The Lions will not punish Raiola, Caldwell said, but the league reviewed the center's performance to determine whether he should face consequences for attempting to harm a fellow player.
"He and I talked," Caldwell said Monday. "We addressed the issue. What we talked about is a private matter, but he knows how we like to do things around here and that's the end of the story."
League officials did not consider suspending Raiola, and according to an NFL Network report, he will not be fined.
On the last play of the game, a kneeldown by Matthew Stafford, Raiola snapped the ball then dove at the knees of defensive tackle Zach Moore. The cheap shot didn't draw a penalty because Moore wasn't engaged, but it drew the ire of the Patriots.

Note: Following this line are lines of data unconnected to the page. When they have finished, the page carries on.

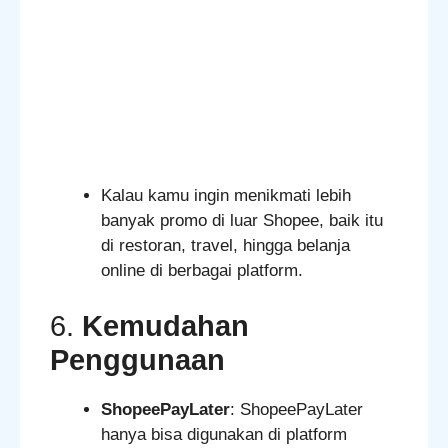
Kalau kamu ingin menikmati lebih
banyak promo di luar Shopee, baik itu
di restoran, travel, hingga belanja
online di berbagai platform.
6.
Kemudahan
Penggunaan
ShopeePayLater
: ShopeePayLater
hanya bisa digunakan di platform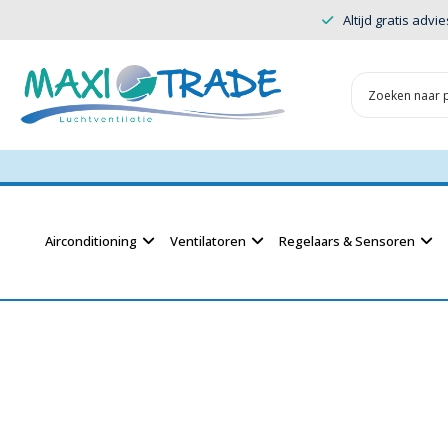
Altijd gratis advie
Airconditioning
Ventilatoren
Regelaars & Sensoren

"Sure, there was a lot of frustration there with Raiola," coach Bill Belichick said, according to Tom Curran of CSNNE.com. "He's never beaten us. Tough day for him."
Raiola said after the game he cut Moore because he thought the Patriots ran up the score with a 1-yard touchdown run by LeGarrette Blount with 1 minute 57 seconds left in the fourth quarter.
Raiola also punched Moore in the back of the head with his right arm twice during the final drive.
Caldwell grew increasingly agitated with questions about Raiola, and eventually said he wouldn't address it any more.
"We don't condone it. We addressed it. End of story," he said.
The Patriots only had the opportunity to score their final touchdown because Lions defensive tackle C.J. Mosley bowled over long snapper Danny Aiken and led with his helmet during a field-goal attempt. Mosley was assessed a personal foul, and the Patriots scored the next play.
Caldwell said he has not spoken to Mosley about the play because the referees made the correct call, but plans to address the hit with the team. Mosley could be fined.
"It was flagged appropriately," Caldwell said. "Penalties are something obviously we've been harping on, and we just can't have excessive penalties. Anything we can avoid and things like that are things that we want to stay away from.
On Blount's touchdown run, Lions linebacker Tahir Whitehead dove at Blount as he crossed the goal line, and Blount shoved him.
Raiola then followed with his swing and hit.
Despite the incidents, Caldwell said he's not worried about his message of discipline being lost.
"When you're dealing with a place where you haven't been before, it's a constant battle — every single day, every single moment — so that's not anything unusual," Caldwell said. "But I think most of the time that our guys are guys that listen. Every once in a while you run into a guy that's not swayed by either threats or eloquence, so if that's the case, you've got to get rid of him.
"But nevertheless, we don't have guys like that and our guys just keep striving to do what we want to get done."